++++ Dataset extract

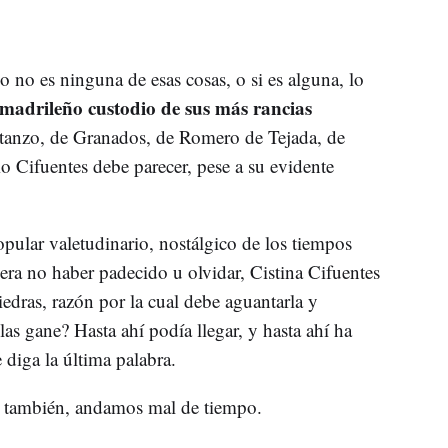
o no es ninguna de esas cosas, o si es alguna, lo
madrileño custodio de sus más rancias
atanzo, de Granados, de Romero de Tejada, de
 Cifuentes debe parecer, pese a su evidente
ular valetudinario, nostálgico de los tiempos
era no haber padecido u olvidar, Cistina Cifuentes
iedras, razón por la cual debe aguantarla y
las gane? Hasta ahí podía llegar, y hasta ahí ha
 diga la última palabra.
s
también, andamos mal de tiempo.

++++++++
++++ Dataset extract

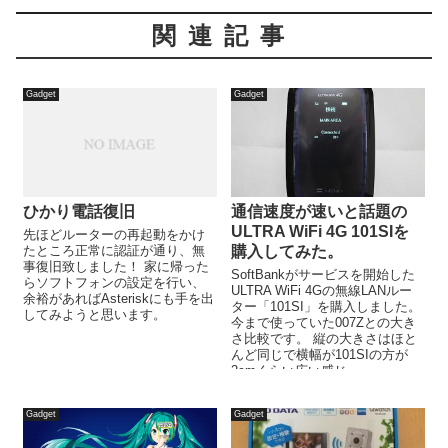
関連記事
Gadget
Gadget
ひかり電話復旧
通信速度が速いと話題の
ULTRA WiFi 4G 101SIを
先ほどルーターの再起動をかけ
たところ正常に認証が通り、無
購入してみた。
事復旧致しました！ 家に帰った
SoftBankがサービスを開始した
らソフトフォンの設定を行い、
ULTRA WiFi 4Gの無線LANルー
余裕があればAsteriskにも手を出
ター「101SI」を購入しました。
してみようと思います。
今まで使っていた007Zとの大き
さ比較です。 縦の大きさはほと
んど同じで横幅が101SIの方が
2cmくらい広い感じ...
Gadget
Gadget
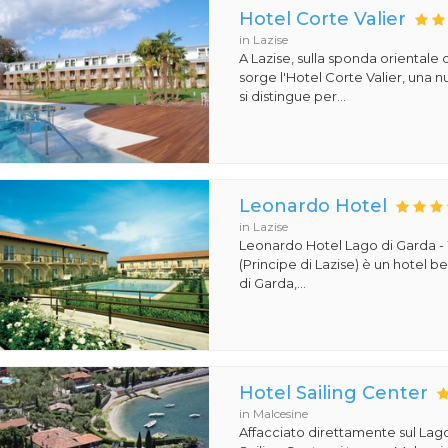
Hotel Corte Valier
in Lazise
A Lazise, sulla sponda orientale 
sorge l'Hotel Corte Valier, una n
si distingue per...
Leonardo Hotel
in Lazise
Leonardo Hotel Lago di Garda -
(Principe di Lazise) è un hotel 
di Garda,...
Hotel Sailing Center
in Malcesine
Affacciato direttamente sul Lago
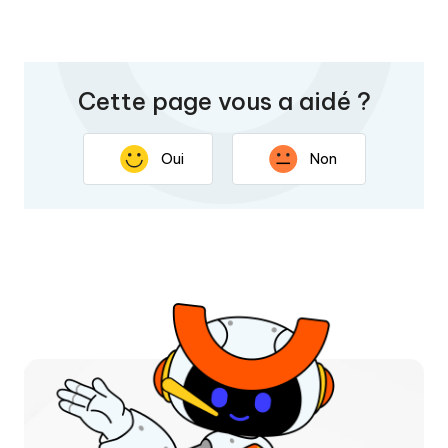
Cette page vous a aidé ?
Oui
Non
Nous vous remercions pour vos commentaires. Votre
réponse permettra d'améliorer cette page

++++++++
++++ Dataset extract

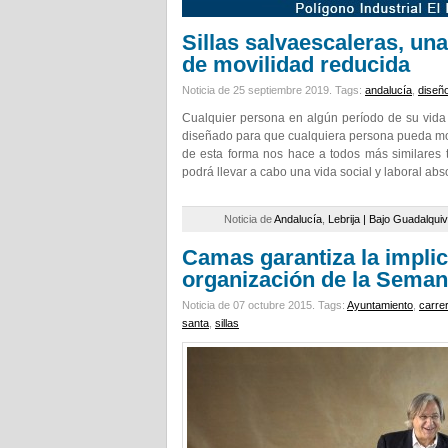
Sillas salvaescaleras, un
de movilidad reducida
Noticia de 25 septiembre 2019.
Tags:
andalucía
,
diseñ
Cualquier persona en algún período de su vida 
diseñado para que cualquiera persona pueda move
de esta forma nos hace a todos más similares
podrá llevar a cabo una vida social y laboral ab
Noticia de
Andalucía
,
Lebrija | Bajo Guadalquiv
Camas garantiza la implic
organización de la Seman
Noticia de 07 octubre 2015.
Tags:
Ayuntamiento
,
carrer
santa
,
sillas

++++++++

→ **Assignment**:
Which of the lines in the listing above include "debe"? Report each of them.

→ **Solution for this task**:
 Cifuentes debe parecer, pese a su evidente
iedras, razón por la cual debe aguantarla y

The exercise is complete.